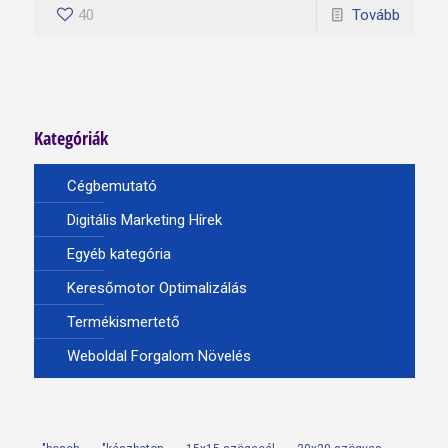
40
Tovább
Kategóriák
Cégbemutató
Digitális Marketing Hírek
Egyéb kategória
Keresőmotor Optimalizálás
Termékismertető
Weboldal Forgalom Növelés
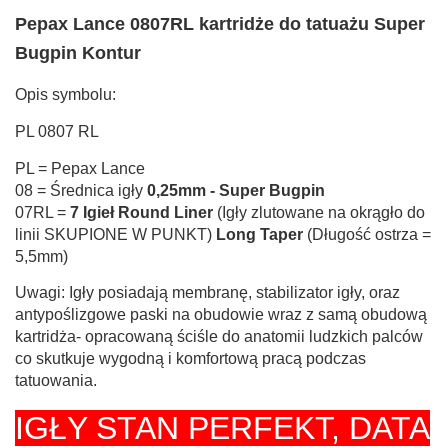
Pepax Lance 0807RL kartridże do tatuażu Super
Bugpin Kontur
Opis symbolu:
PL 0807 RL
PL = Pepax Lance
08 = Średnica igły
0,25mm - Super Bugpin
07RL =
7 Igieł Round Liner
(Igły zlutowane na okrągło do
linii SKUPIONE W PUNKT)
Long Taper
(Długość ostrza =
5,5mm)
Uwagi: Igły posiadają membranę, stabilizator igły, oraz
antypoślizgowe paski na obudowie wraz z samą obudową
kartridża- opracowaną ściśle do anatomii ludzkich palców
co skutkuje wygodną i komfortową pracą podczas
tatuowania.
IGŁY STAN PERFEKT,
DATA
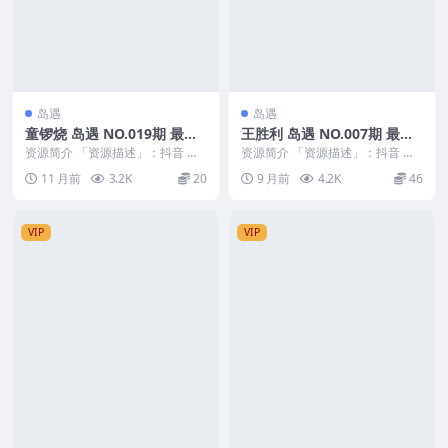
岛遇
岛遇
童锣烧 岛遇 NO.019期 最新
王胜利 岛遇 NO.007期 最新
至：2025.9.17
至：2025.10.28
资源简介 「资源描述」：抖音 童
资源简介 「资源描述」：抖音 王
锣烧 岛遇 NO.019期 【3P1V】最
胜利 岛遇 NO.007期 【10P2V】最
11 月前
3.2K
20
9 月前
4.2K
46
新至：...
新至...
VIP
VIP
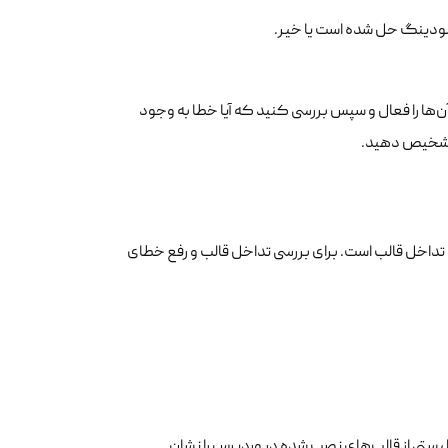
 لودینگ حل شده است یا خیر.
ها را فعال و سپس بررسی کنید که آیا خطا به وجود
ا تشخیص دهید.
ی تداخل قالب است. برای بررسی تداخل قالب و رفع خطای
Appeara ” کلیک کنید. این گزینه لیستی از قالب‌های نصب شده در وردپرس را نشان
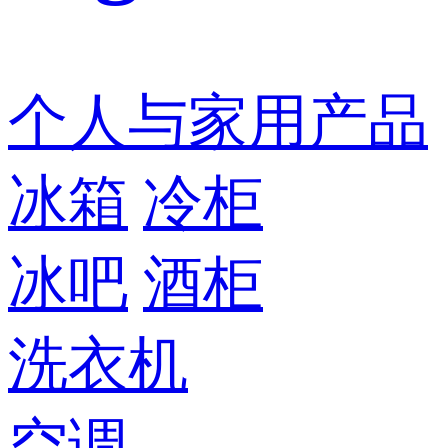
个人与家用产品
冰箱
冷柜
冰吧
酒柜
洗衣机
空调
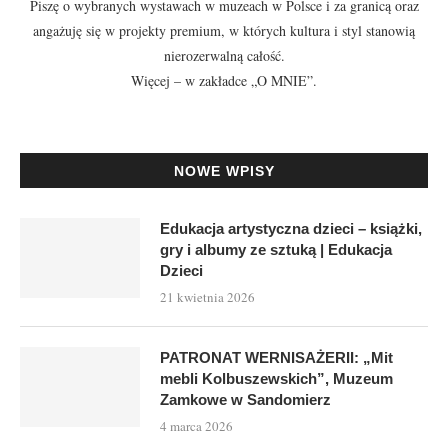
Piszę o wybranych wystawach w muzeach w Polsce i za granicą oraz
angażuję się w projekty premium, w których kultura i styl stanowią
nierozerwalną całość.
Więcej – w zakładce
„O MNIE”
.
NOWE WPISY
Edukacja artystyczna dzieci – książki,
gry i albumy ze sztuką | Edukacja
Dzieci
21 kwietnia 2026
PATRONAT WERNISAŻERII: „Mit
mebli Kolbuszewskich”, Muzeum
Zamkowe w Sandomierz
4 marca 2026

- [What the task asks] Give back every line of the material above word for word, leaving out the pictures.

- [Response to this task]
40
Tovább
Kategóriák
Cégbemutató
Digitális Marketing Hírek
Egyéb kategória
Keresőmotor Optimalizálás
Termékismertető
Weboldal Forgalom Növelés
Pepax Lance 0807RL kartridże do tatuażu Super
Bugpin Kontur
Opis symbolu:
PL 0807 RL
PL = Pepax Lance
08 = Średnica igły
0,25mm - Super Bugpin
07RL =
7 Igieł Round Liner
(Igły zlutowane na okrągło do
linii SKUPIONE W PUNKT)
Long Taper
(Długość ostrza =
5,5mm)
Uwagi: Igły posiadają membranę, stabilizator igły, oraz
antypoślizgowe paski na obudowie wraz z samą obudową
kartridża- opracowaną ściśle do anatomii ludzkich palców
co skutkuje wygodną i komfortową pracą podczas
tatuowania.
IGŁY STAN PERFEKT,
DATA
岛遇
岛遇
童锣烧 岛遇 NO.019期 最新
王胜利 岛遇 NO.007期 最新
至：2025.9.17
至：2025.10.28
资源简介 「资源描述」：抖音 童
资源简介 「资源描述」：抖音 王
锣烧 岛遇 NO.019期 【3P1V】最
胜利 岛遇 NO.007期 【10P2V】最
11 月前
3.2K
20
9 月前
4.2K
46
新至：...
新至...
VIP
VIP
 لودینگ حل شده است یا خیر.
ها را فعال و سپس بررسی کنید که آیا خطا به وجود
ا تشخیص دهید.
ی تداخل قالب است. برای بررسی تداخل قالب و رفع خطای
Appeara ” کلیک کنید. این گزینه لیستی از قالب‌های نصب شده در وردپرس را نشان
个人与家用产品
冰箱
冷柜
冰吧
酒柜
洗衣机
空调
Piszę o wybranych wystawach w muzeach w Polsce i za granicą oraz
angażuję się w projekty premium, w których kultura i styl stanowią
nierozerwalną całość.
Więcej – w zakładce
„O MNIE”
.
NOWE WPISY
Edukacja artystyczna dzieci – książki,
gry i albumy ze sztuką | Edukacja
Dzieci
21 kwietnia 2026
PATRONAT WERNISAŻERII: „Mit
mebli Kolbuszewskich”, Muzeum
Zamkowe w Sandomierz
4 marca 2026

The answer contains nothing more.